→ About this task: Starting at the first line below, copy through to the last line exactly.
::: Dataset
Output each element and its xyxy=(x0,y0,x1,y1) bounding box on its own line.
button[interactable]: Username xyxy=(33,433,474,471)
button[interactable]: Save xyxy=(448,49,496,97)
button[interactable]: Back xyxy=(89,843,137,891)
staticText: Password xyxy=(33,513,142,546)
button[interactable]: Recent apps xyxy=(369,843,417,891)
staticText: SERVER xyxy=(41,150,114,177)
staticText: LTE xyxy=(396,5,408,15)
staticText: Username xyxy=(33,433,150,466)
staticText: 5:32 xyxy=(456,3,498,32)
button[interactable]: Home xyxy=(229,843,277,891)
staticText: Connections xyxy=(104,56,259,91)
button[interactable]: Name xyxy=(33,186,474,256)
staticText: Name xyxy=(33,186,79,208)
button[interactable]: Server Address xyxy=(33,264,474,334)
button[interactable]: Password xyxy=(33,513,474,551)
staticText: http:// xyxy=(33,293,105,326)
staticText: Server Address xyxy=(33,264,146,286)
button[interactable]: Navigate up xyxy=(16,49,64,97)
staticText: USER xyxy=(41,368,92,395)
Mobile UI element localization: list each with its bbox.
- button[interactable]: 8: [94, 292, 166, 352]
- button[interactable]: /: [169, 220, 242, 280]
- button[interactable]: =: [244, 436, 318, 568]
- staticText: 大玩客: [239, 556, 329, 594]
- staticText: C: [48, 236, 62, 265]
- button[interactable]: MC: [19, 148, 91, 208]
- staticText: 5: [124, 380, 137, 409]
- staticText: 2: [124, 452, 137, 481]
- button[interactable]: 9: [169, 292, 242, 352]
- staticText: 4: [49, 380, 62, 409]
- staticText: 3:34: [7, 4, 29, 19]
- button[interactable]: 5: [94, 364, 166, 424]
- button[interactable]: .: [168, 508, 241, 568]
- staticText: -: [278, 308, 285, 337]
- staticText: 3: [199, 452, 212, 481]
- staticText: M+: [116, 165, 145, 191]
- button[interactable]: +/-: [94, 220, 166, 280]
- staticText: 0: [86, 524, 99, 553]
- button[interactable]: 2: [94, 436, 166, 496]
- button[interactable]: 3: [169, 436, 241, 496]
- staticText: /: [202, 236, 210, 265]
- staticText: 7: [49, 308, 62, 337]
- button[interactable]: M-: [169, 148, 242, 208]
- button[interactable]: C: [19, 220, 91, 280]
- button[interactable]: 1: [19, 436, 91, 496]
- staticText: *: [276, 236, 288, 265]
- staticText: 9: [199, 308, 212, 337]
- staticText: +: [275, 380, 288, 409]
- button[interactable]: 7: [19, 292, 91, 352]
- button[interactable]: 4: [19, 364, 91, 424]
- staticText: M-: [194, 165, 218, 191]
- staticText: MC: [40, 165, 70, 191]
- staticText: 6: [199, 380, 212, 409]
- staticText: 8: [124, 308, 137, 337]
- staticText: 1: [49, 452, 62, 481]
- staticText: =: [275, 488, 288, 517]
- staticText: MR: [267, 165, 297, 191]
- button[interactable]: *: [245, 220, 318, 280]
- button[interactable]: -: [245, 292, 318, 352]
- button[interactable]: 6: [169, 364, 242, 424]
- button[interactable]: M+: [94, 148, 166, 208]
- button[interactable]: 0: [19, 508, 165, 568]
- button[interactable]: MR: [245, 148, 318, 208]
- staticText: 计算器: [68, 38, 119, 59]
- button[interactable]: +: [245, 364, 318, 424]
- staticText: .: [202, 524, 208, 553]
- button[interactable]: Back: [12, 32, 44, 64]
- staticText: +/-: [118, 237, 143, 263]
::::::
→ Task result:
Output each element and its xyxy=(x0,y0,x1,y1) bounding box on its own line.
button[interactable]: Username xyxy=(33,433,474,471)
button[interactable]: Save xyxy=(448,49,496,97)
button[interactable]: Back xyxy=(89,843,137,891)
staticText: Password xyxy=(33,513,142,546)
button[interactable]: Recent apps xyxy=(369,843,417,891)
staticText: SERVER xyxy=(41,150,114,177)
staticText: LTE xyxy=(396,5,408,15)
staticText: Username xyxy=(33,433,150,466)
staticText: 5:32 xyxy=(456,3,498,32)
button[interactable]: Home xyxy=(229,843,277,891)
staticText: Connections xyxy=(104,56,259,91)
button[interactable]: Name xyxy=(33,186,474,256)
staticText: Name xyxy=(33,186,79,208)
button[interactable]: Server Address xyxy=(33,264,474,334)
button[interactable]: Password xyxy=(33,513,474,551)
staticText: http:// xyxy=(33,293,105,326)
staticText: Server Address xyxy=(33,264,146,286)
button[interactable]: Navigate up xyxy=(16,49,64,97)
staticText: USER xyxy=(41,368,92,395)
Mobile UI element localization: list each with its bbox.
- button[interactable]: 8: [94, 292, 166, 352]
- button[interactable]: /: [169, 220, 242, 280]
- button[interactable]: =: [244, 436, 318, 568]
- staticText: 大玩客: [239, 556, 329, 594]
- staticText: C: [48, 236, 62, 265]
- button[interactable]: MC: [19, 148, 91, 208]
- staticText: 5: [124, 380, 137, 409]
- staticText: 2: [124, 452, 137, 481]
- button[interactable]: 9: [169, 292, 242, 352]
- staticText: 4: [49, 380, 62, 409]
- staticText: 3:34: [7, 4, 29, 19]
- button[interactable]: 5: [94, 364, 166, 424]
- button[interactable]: .: [168, 508, 241, 568]
- staticText: -: [278, 308, 285, 337]
- staticText: 3: [199, 452, 212, 481]
- staticText: M+: [116, 165, 145, 191]
- button[interactable]: +/-: [94, 220, 166, 280]
- staticText: 0: [86, 524, 99, 553]
- button[interactable]: 2: [94, 436, 166, 496]
- button[interactable]: 3: [169, 436, 241, 496]
- staticText: /: [202, 236, 210, 265]
- staticText: 7: [49, 308, 62, 337]
- button[interactable]: M-: [169, 148, 242, 208]
- button[interactable]: C: [19, 220, 91, 280]
- button[interactable]: 1: [19, 436, 91, 496]
- staticText: *: [276, 236, 288, 265]
- staticText: 9: [199, 308, 212, 337]
- staticText: +: [275, 380, 288, 409]
- button[interactable]: 7: [19, 292, 91, 352]
- button[interactable]: 4: [19, 364, 91, 424]
- staticText: M-: [194, 165, 218, 191]
- staticText: MC: [40, 165, 70, 191]
- staticText: 6: [199, 380, 212, 409]
- staticText: 8: [124, 308, 137, 337]
- staticText: 1: [49, 452, 62, 481]
- staticText: =: [275, 488, 288, 517]
- staticText: MR: [267, 165, 297, 191]
- button[interactable]: *: [245, 220, 318, 280]
- button[interactable]: -: [245, 292, 318, 352]
- button[interactable]: 6: [169, 364, 242, 424]
- button[interactable]: M+: [94, 148, 166, 208]
- button[interactable]: 0: [19, 508, 165, 568]
- button[interactable]: MR: [245, 148, 318, 208]
- staticText: 计算器: [68, 38, 119, 59]
- button[interactable]: +: [245, 364, 318, 424]
- staticText: .: [202, 524, 208, 553]
- button[interactable]: Back: [12, 32, 44, 64]
- staticText: +/-: [118, 237, 143, 263]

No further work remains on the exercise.